O ácido acético, o mais importante dos ácidos carboxílicos, forma-se a partir de soluções diluídas de etanol por ação de microrganismos, sendo esse o processo de preparação de vinagre de vinho; é utilizado em grandes quantidades como solvente e como meio não aquoso, em reações. Tem também uso importante na neutralização ou acidulação, quando não são aplicáveis ácidos minerais (por exemplo, no processamento de filmes e papéis fotográficos).

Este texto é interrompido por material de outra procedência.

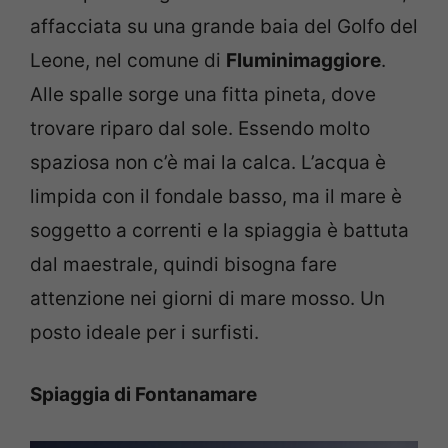
affacciata su una grande baia del Golfo del
Leone, nel comune di
Fluminimaggiore
.
Alle spalle sorge una fitta pineta, dove
trovare riparo dal sole. Essendo molto
spaziosa non c’è mai la calca. L’acqua è
limpida con il fondale basso, ma il mare è
soggetto a correnti e la spiaggia è battuta
dal maestrale, quindi bisogna fare
attenzione nei giorni di mare mosso. Un
posto ideale per i surfisti.
Spiaggia di Fontanamare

Os ácidos graxos, presentes nas gorduras animais e vegetais, ocorrem, normalmente, combinados com glicerina ou glicerol, sob a forma de triésteres chamados glicerídeos, dos quais são obtidos por saponificação. São utilizados na produção industrial de ceras, cosméticos e pinturas.

Os ácidos inorgânicos são de origem mineral e dividem-se em hidrácidos, quando não apresentam oxigênio em sua combinação, e oxiácidos, quando esse átomo faz parte de sua estrutura. Entre eles, os mais utilizados industrialmente são o ácido clorídrico, o nítrico, o fosfórico e o sulfúrico. O ácido clorídrico ou cloreto de hidrogênio é um gás incolor, de odor irritante e tóxico. Tem ponto de fusão -112o C e de ebulição -83,7o C. É muito solúvel em água, solução chamada de ácido clorídrico. Ácido forte é quase totalmente ionizado, e emprega-se na síntese de diversos compostos orgânicos de interesse.

O ácido nítrico é um líquido incolor, de cheiro irritante e tóxico; tem ponto de ebulição 86o C e ponto de fusão -41,3o C. É miscível com a água em todas as proporções. Suas soluções aquosas são incolores, mas se decompõem com o tempo, sob a ação da luz. É utilizado como matéria-prima na indústria de plásticos, fertilizantes, explosivos e corantes.

O ácido ortofosfórico é um sólido incolor, muito higroscópico e muito solúvel em água. Aplica-se na indústria de fertilizantes, nos processos de estamparia nas indústrias têxteis e na síntese de inúmeros compostos de interesse.

O ácido sulfúrico é um líquido oleoso, com densidade de 1,84g/cm3. Tem ponto de fusão de 10o C e de ebulição de 338o C. Embora muito estável quando aquecido, sua solução diluída perde água, gradualmente, com o aquecimento. Durante o aquecimento, o ácido puro perde SO3. É utilizado como matéria-prima na produção do sulfato de amônio, intermediário da elaboração de fertilizantes, de detergentes, explosivos, pigmentos e corantes, entre outros produtos.